- [WHAT THE EXERCISE ASKS]
Copy each line from the data that has the word "Všeobecné" in it.

- [DATA]
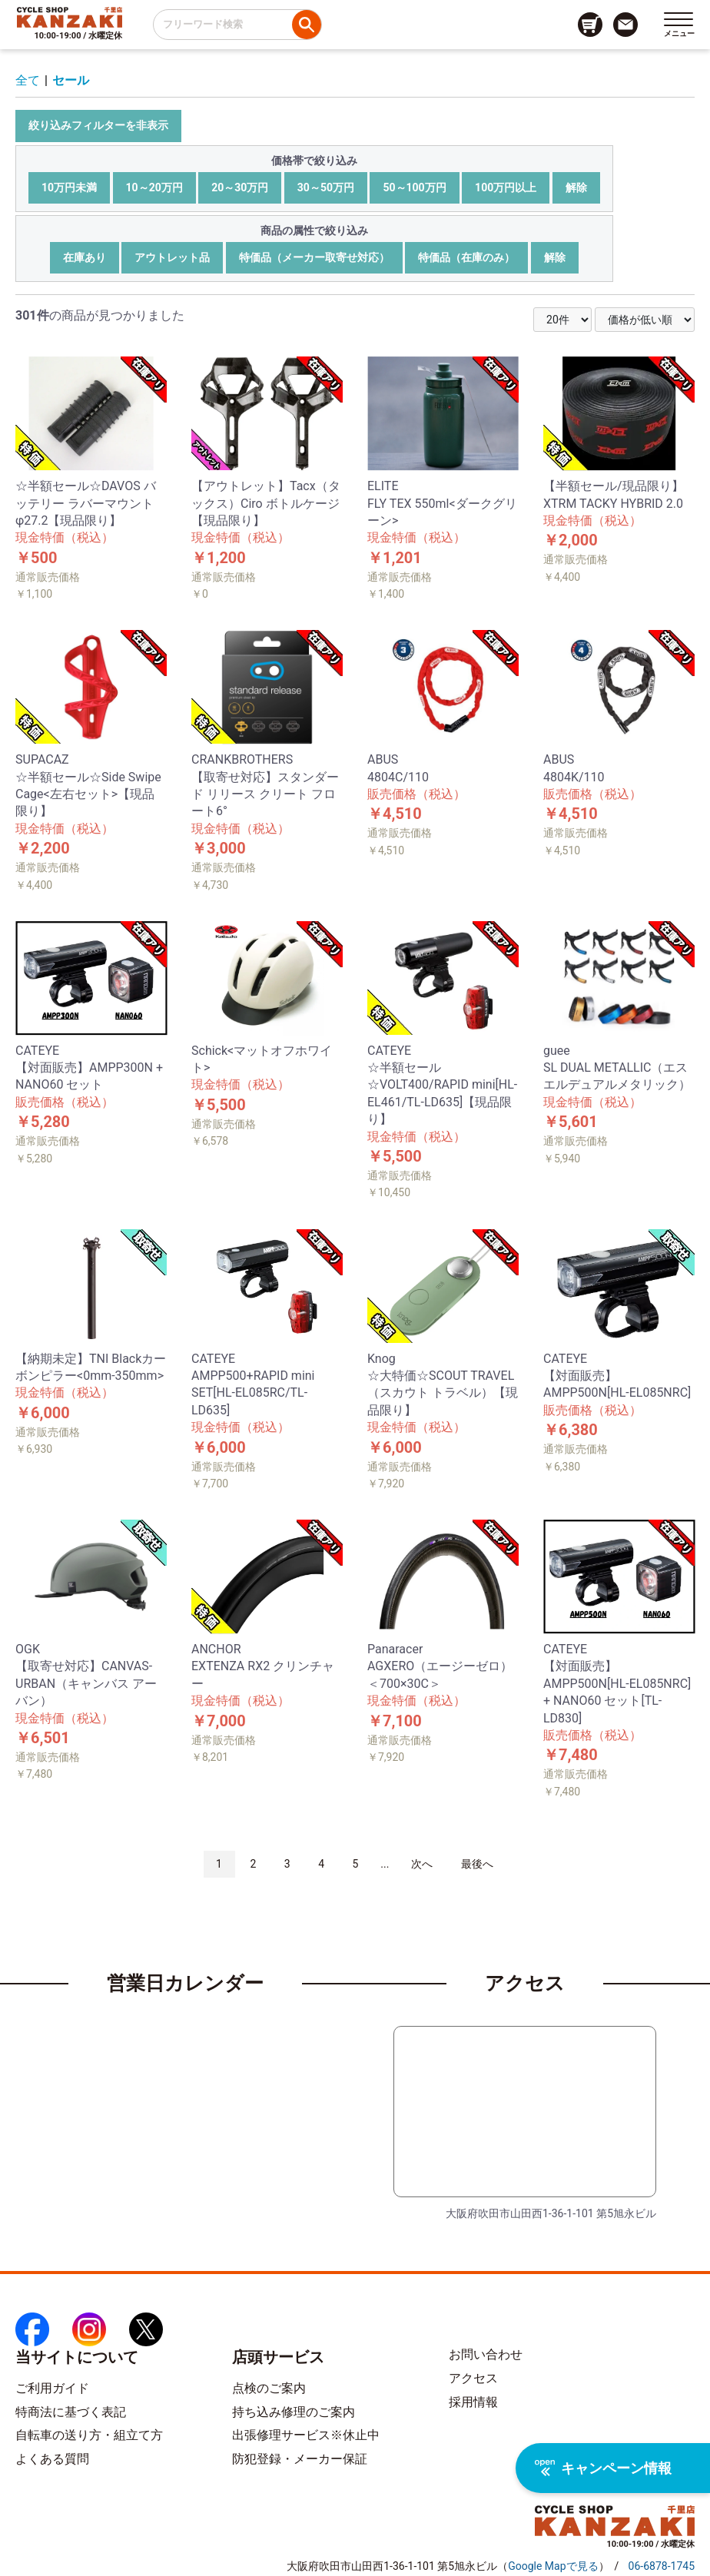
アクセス (473, 2378)
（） (553, 2566)
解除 (576, 187)
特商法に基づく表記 (70, 2412)
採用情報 (473, 2402)
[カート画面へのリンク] (590, 24)
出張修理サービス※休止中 (306, 2435)
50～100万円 (414, 187)
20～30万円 (239, 187)
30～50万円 (325, 187)
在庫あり (84, 257)
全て (27, 80)
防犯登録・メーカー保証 (299, 2459)
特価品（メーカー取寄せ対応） (314, 257)
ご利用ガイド (52, 2388)
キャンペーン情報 (603, 2468)
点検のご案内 (269, 2388)
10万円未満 (69, 187)
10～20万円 (154, 187)
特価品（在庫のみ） (466, 257)
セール (70, 80)
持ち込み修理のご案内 (293, 2412)
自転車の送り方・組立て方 (89, 2435)
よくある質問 (52, 2459)
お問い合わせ (486, 2354)
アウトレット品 (172, 257)
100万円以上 (505, 187)
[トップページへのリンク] (69, 17)
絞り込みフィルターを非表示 (98, 125)
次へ (422, 1864)
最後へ (477, 1864)
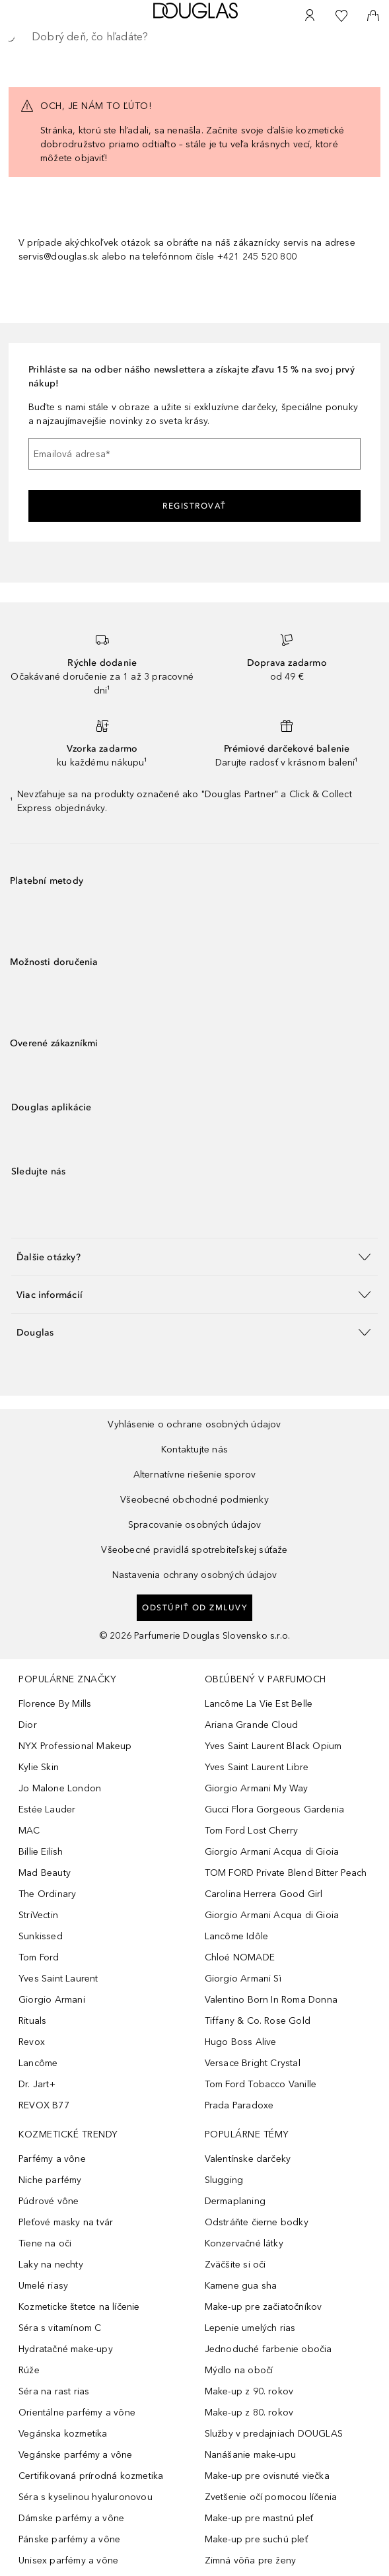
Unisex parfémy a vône (68, 2560)
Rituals (32, 2020)
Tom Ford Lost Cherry (252, 1830)
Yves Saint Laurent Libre (257, 1767)
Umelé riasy (43, 2285)
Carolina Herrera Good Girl (264, 1894)
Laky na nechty (50, 2264)
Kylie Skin (38, 1767)
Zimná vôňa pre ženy (251, 2560)
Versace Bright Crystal (253, 2063)
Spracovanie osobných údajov (194, 1524)
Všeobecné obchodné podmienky (194, 1499)
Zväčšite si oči (235, 2264)
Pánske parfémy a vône (69, 2539)
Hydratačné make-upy (65, 2349)
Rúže (29, 2370)
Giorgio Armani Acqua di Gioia (272, 1851)
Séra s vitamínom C (60, 2328)
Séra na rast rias (53, 2391)
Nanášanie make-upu (251, 2454)
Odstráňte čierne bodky (256, 2222)
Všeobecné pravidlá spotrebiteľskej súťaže (194, 1550)
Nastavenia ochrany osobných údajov (194, 1575)
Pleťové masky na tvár (65, 2222)
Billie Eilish (40, 1851)
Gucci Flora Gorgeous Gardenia (275, 1809)
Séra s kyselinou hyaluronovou (85, 2497)
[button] (194, 1256)
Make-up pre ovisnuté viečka (267, 2476)
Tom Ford (38, 1957)
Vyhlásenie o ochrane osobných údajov (194, 1424)
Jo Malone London (59, 1788)
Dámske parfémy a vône (71, 2518)
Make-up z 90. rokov (249, 2391)
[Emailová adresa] (194, 454)
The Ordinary (47, 1894)
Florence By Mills (54, 1703)
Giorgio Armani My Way (256, 1788)
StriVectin (38, 1915)
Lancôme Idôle (237, 1936)
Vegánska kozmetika (63, 2433)
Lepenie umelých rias (250, 2328)
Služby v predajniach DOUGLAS (274, 2433)
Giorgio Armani (51, 1999)
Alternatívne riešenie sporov (194, 1474)
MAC (29, 1830)
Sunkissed (40, 1936)
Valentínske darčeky (248, 2159)
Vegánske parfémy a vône (75, 2454)
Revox (31, 2042)
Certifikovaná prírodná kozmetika (90, 2476)
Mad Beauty (44, 1872)
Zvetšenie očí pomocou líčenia (271, 2497)
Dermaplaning (235, 2201)
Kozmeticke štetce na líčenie (79, 2306)
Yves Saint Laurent (58, 1978)
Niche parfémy (50, 2180)
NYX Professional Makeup (75, 1746)
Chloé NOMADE (240, 1957)
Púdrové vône (48, 2201)
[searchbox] (194, 37)
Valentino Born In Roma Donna (271, 1999)
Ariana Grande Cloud (252, 1725)
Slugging (224, 2180)
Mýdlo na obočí (239, 2370)
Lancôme (37, 2063)
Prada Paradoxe (239, 2105)
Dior (27, 1725)
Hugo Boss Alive (241, 2042)
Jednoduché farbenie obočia (268, 2349)
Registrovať (194, 506)
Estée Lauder (46, 1809)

- [REPLY]
Všeobecné obchodné podmienky (194, 1499)
Všeobecné pravidlá spotrebiteľskej súťaže (194, 1550)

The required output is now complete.